An diesem Wochenende hatte mein lieber, kleiner Bruder seinen 14. Geburtstag und was schenkt eine Back- und Kochbegeisterte große Schwester da? Natürlich ein Kochbuch! Zumal das Geburtstagskind auch gerne den Kochlöffel schwingt und gerne in der Küche experimentiert und die Familie bekocht.

Im Buchladen bin ich dann schnell auf das Buch „Kitchen Hero“ von Donal Skehan gestoßen und was passt besser, als ein Buch von einem jungen, modernen Koch für meinen persönlichen Kitchen Hero. Und wenn man dann ein bisschen in dem wunderbaren Buch blättert, sieht man schnell, dass es ein guter Mix aus modernen, kreativen und klassischen Rezepten ist, so dass man für jeden Appetit etwas darin finden kann. Und natürlich gibt es auch ein Kapitel mit lecker Nachtisch, aus dem ich für die Geburtstags-Kaffeetafel gleich mal die köstlichen Mini-Zitronen-Baisers in leicht abgewandelter Form gezaubert habe!

Buch und Baiser-Törtchen sind gut angekommen, deswegen will ich sie euch hier auch nicht vorenthalten!
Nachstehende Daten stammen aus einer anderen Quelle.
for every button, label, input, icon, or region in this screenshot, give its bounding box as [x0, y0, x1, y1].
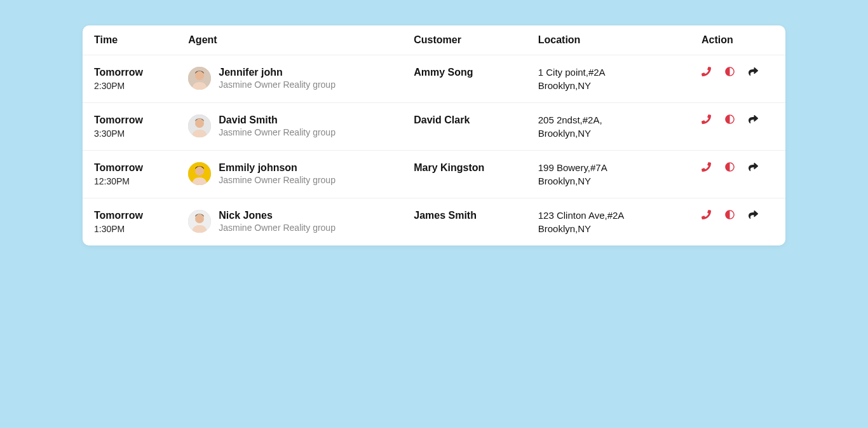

Mini Zitronen-Baiser-Törtchen
(ergibt ca. 30 Stück)

Zutaten für den Mürbteig:
330g Mehl
1 Prise Salz
3 EL Zucker
175g Butter
4-6 EL kaltes Wasser

für die Füllung:
150g Zucker
40g Speisestärke
225ml Wasser
60 ml Zitronensaft
2 Eigelb
1 Prise Salz
Abrieb von 1 Zitrone
30g Butter

für die Baiser-Haube:
125g Puderzucker
2 Eiweiß

1. Als erstes wird der Mürbteig hergestellt: Dazu mischst du Mehl, Zucker und die Prise Salz, gibst die kalte Butter dazu und knetest das ganze zunächst zu einer bröseligen Masse und dann, mit 4-6 EL kaltem Wasser zu einem mürben Teig. Gib diesen dann bis zur Weiterverarbeitung in den Kühlschrank.

2. Dann kannst du die Füllung kochen: Hierzu mischst du Zucker, Speisestärke und Wasser und wartest etwas ab, bis der Zucker beginnt, sich aufzulösen. Dann gibst du die Eigelb, den Zitronensaft und die Prise Salz dazu und erhitzt das ganze in einem Topf, bis die Masse fest wird. Dann nimmst du das ganze vom Herd und rührst Butter und den Zitronenschalenabrieb unter.
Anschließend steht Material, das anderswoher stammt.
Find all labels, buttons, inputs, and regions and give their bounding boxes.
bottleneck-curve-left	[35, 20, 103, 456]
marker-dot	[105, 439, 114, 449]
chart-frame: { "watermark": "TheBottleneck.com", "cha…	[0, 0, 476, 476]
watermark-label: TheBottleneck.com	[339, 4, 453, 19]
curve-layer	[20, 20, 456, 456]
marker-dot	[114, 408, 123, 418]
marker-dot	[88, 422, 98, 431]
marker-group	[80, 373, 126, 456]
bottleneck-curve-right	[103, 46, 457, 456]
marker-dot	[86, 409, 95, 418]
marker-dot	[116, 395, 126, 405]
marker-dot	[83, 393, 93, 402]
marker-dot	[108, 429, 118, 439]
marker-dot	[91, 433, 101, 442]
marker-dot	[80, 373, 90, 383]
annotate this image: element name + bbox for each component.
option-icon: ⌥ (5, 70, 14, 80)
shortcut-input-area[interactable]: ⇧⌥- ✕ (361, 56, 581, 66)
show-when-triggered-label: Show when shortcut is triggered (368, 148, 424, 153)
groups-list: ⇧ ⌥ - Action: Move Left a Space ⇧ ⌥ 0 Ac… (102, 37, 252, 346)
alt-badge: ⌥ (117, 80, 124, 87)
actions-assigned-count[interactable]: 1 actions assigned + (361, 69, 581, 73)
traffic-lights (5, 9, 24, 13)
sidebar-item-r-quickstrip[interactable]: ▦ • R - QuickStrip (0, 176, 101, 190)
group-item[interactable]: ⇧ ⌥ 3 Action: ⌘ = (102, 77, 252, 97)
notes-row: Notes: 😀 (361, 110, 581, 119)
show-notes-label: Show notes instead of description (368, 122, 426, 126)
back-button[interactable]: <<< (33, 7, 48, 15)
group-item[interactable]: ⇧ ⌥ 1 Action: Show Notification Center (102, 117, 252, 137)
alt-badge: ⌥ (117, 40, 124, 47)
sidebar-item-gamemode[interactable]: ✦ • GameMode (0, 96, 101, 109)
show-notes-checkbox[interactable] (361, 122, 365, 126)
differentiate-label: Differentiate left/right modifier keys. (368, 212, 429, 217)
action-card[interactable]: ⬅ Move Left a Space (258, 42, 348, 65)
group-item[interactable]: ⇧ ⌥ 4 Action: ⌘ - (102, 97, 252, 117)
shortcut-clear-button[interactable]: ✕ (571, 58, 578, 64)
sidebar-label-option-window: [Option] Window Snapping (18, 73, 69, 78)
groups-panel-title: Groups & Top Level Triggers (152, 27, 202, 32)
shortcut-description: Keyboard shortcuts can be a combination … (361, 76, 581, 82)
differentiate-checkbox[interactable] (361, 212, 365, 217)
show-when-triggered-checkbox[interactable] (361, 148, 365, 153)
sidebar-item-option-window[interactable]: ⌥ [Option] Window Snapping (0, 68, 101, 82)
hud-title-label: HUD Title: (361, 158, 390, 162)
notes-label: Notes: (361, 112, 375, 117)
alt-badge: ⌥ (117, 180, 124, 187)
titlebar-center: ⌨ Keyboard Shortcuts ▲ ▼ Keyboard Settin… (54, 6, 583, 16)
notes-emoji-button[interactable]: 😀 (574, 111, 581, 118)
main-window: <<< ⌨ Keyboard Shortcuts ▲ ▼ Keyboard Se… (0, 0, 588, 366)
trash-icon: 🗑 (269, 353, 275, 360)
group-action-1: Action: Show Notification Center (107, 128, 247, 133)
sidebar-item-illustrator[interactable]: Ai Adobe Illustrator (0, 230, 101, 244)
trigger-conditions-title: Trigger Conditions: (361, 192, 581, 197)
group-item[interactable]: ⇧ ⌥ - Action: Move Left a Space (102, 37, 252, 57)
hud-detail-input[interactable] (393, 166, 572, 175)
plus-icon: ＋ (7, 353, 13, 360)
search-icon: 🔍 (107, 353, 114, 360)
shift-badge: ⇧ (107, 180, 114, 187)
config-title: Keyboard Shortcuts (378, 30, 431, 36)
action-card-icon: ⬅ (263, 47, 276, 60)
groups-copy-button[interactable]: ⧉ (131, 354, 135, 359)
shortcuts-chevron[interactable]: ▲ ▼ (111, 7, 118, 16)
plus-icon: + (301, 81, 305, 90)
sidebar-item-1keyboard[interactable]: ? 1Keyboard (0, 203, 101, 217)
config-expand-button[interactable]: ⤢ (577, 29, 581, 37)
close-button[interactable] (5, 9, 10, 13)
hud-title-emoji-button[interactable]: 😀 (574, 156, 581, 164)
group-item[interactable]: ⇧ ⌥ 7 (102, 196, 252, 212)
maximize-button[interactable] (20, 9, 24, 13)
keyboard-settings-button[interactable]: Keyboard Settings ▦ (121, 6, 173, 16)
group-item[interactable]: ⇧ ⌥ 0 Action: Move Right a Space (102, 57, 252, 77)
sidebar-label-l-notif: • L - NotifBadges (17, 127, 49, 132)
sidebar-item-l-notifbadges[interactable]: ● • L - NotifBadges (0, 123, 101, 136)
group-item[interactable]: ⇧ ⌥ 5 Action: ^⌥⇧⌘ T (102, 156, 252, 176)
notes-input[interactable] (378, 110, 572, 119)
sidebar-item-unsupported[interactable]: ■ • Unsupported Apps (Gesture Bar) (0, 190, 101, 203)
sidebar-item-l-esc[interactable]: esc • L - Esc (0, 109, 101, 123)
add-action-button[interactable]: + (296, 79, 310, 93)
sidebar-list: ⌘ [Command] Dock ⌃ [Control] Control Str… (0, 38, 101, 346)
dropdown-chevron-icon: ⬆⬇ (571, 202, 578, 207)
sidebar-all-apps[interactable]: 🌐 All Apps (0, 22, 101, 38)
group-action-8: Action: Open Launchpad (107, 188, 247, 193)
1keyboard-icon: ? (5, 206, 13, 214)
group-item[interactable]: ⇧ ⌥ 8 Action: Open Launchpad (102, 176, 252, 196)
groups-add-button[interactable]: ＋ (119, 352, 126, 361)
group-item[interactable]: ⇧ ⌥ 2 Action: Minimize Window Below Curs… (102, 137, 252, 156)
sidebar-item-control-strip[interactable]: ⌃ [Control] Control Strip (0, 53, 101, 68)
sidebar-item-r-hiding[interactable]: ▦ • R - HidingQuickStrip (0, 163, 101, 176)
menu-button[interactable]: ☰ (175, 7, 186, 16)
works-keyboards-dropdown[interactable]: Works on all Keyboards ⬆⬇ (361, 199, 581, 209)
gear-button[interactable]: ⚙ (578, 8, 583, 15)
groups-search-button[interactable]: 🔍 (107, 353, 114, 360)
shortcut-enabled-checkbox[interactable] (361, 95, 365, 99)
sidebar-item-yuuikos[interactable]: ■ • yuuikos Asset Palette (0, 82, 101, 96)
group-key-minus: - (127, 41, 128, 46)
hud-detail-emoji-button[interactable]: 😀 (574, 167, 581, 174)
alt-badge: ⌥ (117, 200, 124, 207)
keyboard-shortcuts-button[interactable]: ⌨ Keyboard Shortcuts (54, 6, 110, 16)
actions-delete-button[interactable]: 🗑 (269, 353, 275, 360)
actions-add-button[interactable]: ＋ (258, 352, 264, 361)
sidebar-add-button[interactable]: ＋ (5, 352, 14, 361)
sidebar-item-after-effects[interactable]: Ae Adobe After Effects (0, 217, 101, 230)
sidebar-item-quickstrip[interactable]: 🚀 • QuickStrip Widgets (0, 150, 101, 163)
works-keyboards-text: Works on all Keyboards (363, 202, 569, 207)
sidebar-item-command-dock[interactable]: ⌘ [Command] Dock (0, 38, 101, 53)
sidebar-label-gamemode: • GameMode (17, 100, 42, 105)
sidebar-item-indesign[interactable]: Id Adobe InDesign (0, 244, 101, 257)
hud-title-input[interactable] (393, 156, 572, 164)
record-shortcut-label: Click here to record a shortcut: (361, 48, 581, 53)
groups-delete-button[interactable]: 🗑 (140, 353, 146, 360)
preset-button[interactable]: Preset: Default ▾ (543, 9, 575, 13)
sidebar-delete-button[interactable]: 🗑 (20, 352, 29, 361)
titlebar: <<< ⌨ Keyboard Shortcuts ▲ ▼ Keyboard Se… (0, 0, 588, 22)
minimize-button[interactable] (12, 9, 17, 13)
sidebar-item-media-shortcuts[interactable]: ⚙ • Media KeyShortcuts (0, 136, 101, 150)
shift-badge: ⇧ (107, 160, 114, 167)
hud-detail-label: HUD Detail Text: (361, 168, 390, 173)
3. Heize den Backofen auf 160° C Umluft vor. Dann kannst du den Mürbteig wieder aus dem Kühlschrank holen. Rolle ihn auf einer bemehlten Arbeitsfläche ca. 2-3mm dick aus, schneide daraus quadratische Teigstücke mit einer Seitenlänge von 6,5 cm. Dann kleidest du damit die Vertiefungen einer gefetteten und bemehlten Mini-Muffin-Form aus, stichst den Teig mit einer Gabel ein paarmal ein und bäckst ihn im Ofen für 10 Minuten. Danach reduzierst du die Temperatur des Backofens auf 140° C Umluft.

4. Währenddessen kannst du den gesiebten Puderzucker mit dem Eiweiß solange aufschlagen, bis die Masse fest und glänzend wird und sich spitzen bilden (das kann schon ca. 10 Minuten dauern).
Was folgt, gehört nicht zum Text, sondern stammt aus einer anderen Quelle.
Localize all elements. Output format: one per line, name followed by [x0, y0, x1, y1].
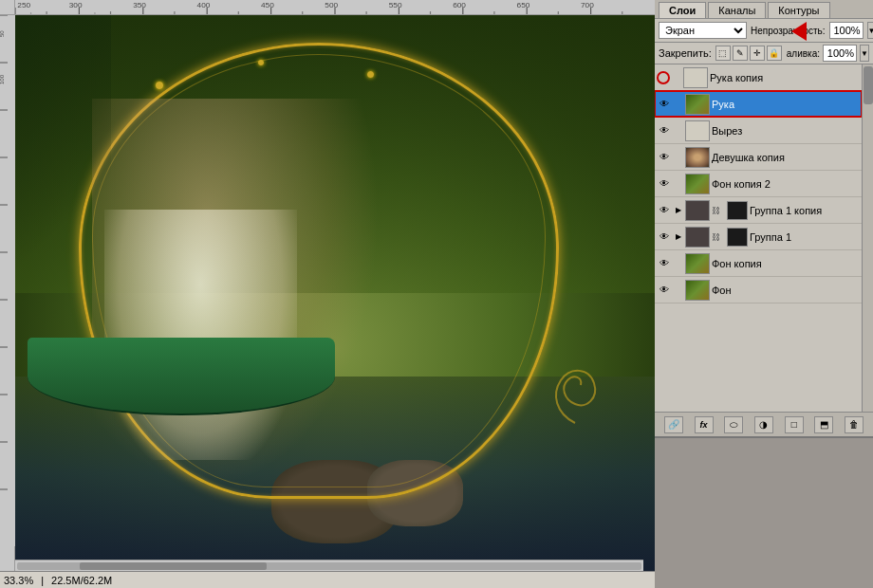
eye-visibility-devushka-kopiya[interactable]: 👁 — [657, 150, 672, 165]
svg-text:500: 500 — [325, 2, 338, 9]
panel-bottom-buttons: 🔗 fx ⬭ ◑ □ ⬒ 🗑 — [655, 412, 873, 436]
layer-name-gruppa-1: Группа 1 — [750, 231, 860, 243]
layer-item-fon-kopiya[interactable]: 👁 Фон копия — [655, 250, 862, 277]
opacity-input[interactable] — [829, 22, 864, 39]
adjustment-btn[interactable]: ◑ — [754, 416, 773, 433]
eye-visibility-vyrez[interactable]: 👁 — [657, 123, 672, 138]
layer-item-gruppa-1-kopiya[interactable]: 👁 ▶ ⛓ Группа 1 копия — [655, 197, 862, 224]
layers-scrollbar[interactable] — [862, 64, 873, 412]
link-layers-btn[interactable]: 🔗 — [664, 416, 683, 433]
svg-text:700: 700 — [581, 2, 594, 9]
lock-icons: ⬚ ✎ ✛ 🔒 — [715, 46, 783, 61]
lock-move-btn[interactable]: ✛ — [750, 46, 765, 61]
thumb-fon-kopiya — [685, 253, 710, 274]
svg-text:550: 550 — [389, 2, 402, 9]
thumb-fon — [685, 280, 710, 301]
svg-text:650: 650 — [517, 2, 530, 9]
layer-name-fon-kopiya-2: Фон копия 2 — [712, 178, 860, 190]
fill-section: аливка: ▼ — [787, 45, 869, 62]
layer-name-devushka-kopiya: Девушка копия — [712, 152, 860, 163]
ruler-corner — [0, 0, 15, 15]
tab-channels[interactable]: Каналы — [708, 2, 766, 18]
panel-tabs: Слои Каналы Контуры — [655, 0, 873, 19]
scrollbar-thumb[interactable] — [80, 562, 267, 570]
fill-input[interactable] — [823, 45, 857, 62]
thumb-ruka — [685, 94, 710, 115]
lock-position-btn[interactable]: ✎ — [733, 46, 748, 61]
svg-text:450: 450 — [261, 2, 274, 9]
eye-visibility-gruppa-1[interactable]: 👁 — [657, 230, 672, 245]
opacity-label: Непрозрачность: — [751, 26, 826, 36]
svg-text:50: 50 — [0, 30, 5, 37]
svg-text:400: 400 — [197, 2, 211, 9]
layer-name-vyrez: Вырез — [712, 125, 860, 137]
mask-thumb-gruppa-1 — [727, 228, 748, 247]
layer-item-fon[interactable]: 👁 Фон — [655, 277, 862, 303]
tab-layers[interactable]: Слои — [659, 2, 706, 18]
blend-mode-select[interactable]: Экран Нормальный Умножение — [659, 22, 747, 39]
layer-name-gruppa-1-kopiya: Группа 1 копия — [750, 205, 860, 216]
new-layer-btn[interactable]: ⬒ — [814, 416, 833, 433]
layer-item-fon-kopiya-2[interactable]: 👁 Фон копия 2 — [655, 171, 862, 197]
layer-item-vyrez[interactable]: 👁 Вырез — [655, 118, 862, 144]
svg-text:250: 250 — [17, 2, 30, 9]
layer-item-ruka[interactable]: 👁 Рука — [655, 91, 862, 118]
panel-lower-area — [655, 436, 873, 588]
thumb-gruppa-1 — [685, 227, 710, 248]
lock-label: Закрепить: — [659, 47, 712, 59]
status-bar: 33.3% | 22.5M/62.2M — [0, 571, 655, 588]
group-btn[interactable]: □ — [785, 416, 804, 433]
status-separator: | — [41, 575, 44, 586]
thumb-devushka-kopiya — [685, 147, 710, 168]
eye-visibility-ruka[interactable]: 👁 — [657, 97, 672, 112]
layers-container: Рука копия 👁 Рука 👁 Вырез 👁 Девушка копи… — [655, 64, 873, 412]
tab-contours[interactable]: Контуры — [768, 2, 829, 18]
delete-layer-btn[interactable]: 🗑 — [845, 416, 864, 433]
blend-mode-row: Экран Нормальный Умножение Непрозрачност… — [655, 19, 873, 43]
horizontal-ruler: 250 300 350 400 450 500 550 — [15, 0, 655, 15]
fill-label: аливка: — [787, 48, 820, 59]
layer-item-gruppa-1[interactable]: 👁 ▶ ⛓ Группа 1 — [655, 224, 862, 250]
canvas-workspace — [15, 15, 655, 571]
thumb-gruppa-1-kopiya — [685, 200, 710, 221]
thumb-vyrez — [685, 120, 710, 141]
layer-item-ruka-kopiya[interactable]: Рука копия — [655, 64, 862, 91]
thumb-fon-kopiya-2 — [685, 174, 710, 194]
lock-row: Закрепить: ⬚ ✎ ✛ 🔒 аливка: ▼ — [655, 43, 873, 64]
fill-arrow-btn[interactable]: ▼ — [860, 45, 869, 62]
svg-text:350: 350 — [133, 2, 146, 9]
svg-text:300: 300 — [69, 2, 83, 9]
opacity-arrow-btn[interactable]: ▼ — [867, 22, 873, 39]
doc-size: 22.5M/62.2M — [51, 575, 112, 586]
layers-list: Рука копия 👁 Рука 👁 Вырез 👁 Девушка копи… — [655, 64, 862, 412]
layer-name-fon: Фон — [712, 285, 860, 296]
thumb-ruka-kopiya — [683, 67, 708, 88]
lock-all-btn[interactable]: 🔒 — [767, 46, 782, 61]
scrollbar-track[interactable] — [17, 562, 641, 570]
svg-text:600: 600 — [453, 2, 466, 9]
layer-name-ruka-kopiya: Рука копия — [710, 72, 860, 83]
vertical-ruler: 50 100 — [0, 15, 15, 571]
chain-icon-gruppa-1-kopiya: ⛓ — [712, 206, 723, 215]
eye-visibility-fon-kopiya[interactable]: 👁 — [657, 256, 672, 271]
layer-name-fon-kopiya: Фон копия — [712, 258, 860, 269]
fx-btn[interactable]: fx — [695, 416, 714, 433]
layer-item-devushka-kopiya[interactable]: 👁 Девушка копия — [655, 144, 862, 171]
group-arrow-gruppa-1[interactable]: ▶ — [674, 230, 683, 245]
mask-thumb-gruppa-1-kopiya — [727, 201, 748, 220]
lock-pixels-btn[interactable]: ⬚ — [715, 46, 731, 61]
eye-visibility-gruppa-1-kopiya[interactable]: 👁 — [657, 203, 672, 218]
eye-visibility-fon-kopiya-2[interactable]: 👁 — [657, 176, 672, 192]
group-arrow-gruppa-1-kopiya[interactable]: ▶ — [674, 203, 683, 218]
add-mask-btn[interactable]: ⬭ — [724, 416, 743, 433]
canvas-image — [15, 15, 655, 571]
zoom-level: 33.3% — [4, 575, 33, 586]
red-circle-indicator — [657, 71, 670, 84]
chain-icon-gruppa-1: ⛓ — [712, 232, 723, 242]
eye-visibility-fon[interactable]: 👁 — [657, 283, 672, 298]
layer-name-ruka: Рука — [712, 99, 860, 110]
canvas-horizontal-scrollbar[interactable] — [15, 560, 643, 571]
svg-rect-33 — [0, 15, 15, 546]
svg-text:100: 100 — [0, 74, 5, 84]
layers-panel: Слои Каналы Контуры Экран Нормальный Умн… — [655, 0, 873, 588]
5. Zur Fertigstellung füllst du die gebackenen Mürbteig-Schälchen mit der Zitronenfüllung und machst mit Hilfe eines Spritzbeutels (runde Lochtülle) eine Haube aus Baiser oben drauf. Dann das ganze nochmal so lange backen, bis die Hauben eine leichte Bräunung bekommen. Und schon sind sie fertig!

Mohn-Vanille Mini-Gugl und die Frage der Fragen: Bin ich eine Klischeehausfrau?

Ich muss zugeben, neulich war ich zum 1. Mal in meinem Leben Gastgeberin einer Tupperparty. Das ganze hab ich mehr aus Mitleid entschieden, als aus Überzeugung daran, Gastgeberin sein zu wollen. Aber auf der Party zu der ich eingeladen war, fehlte halt nur noch eine Buchung, damit der Mikrowellen-Dampfgarer in den Besitz der Gastgeberin über ging und nachdem ich es nicht übers Herz gebracht habe (oder manchmal ein zu großes Herz besitze?!) hatte ich schwups meinen Kalender gezückt und schon einen Termin vereinbart.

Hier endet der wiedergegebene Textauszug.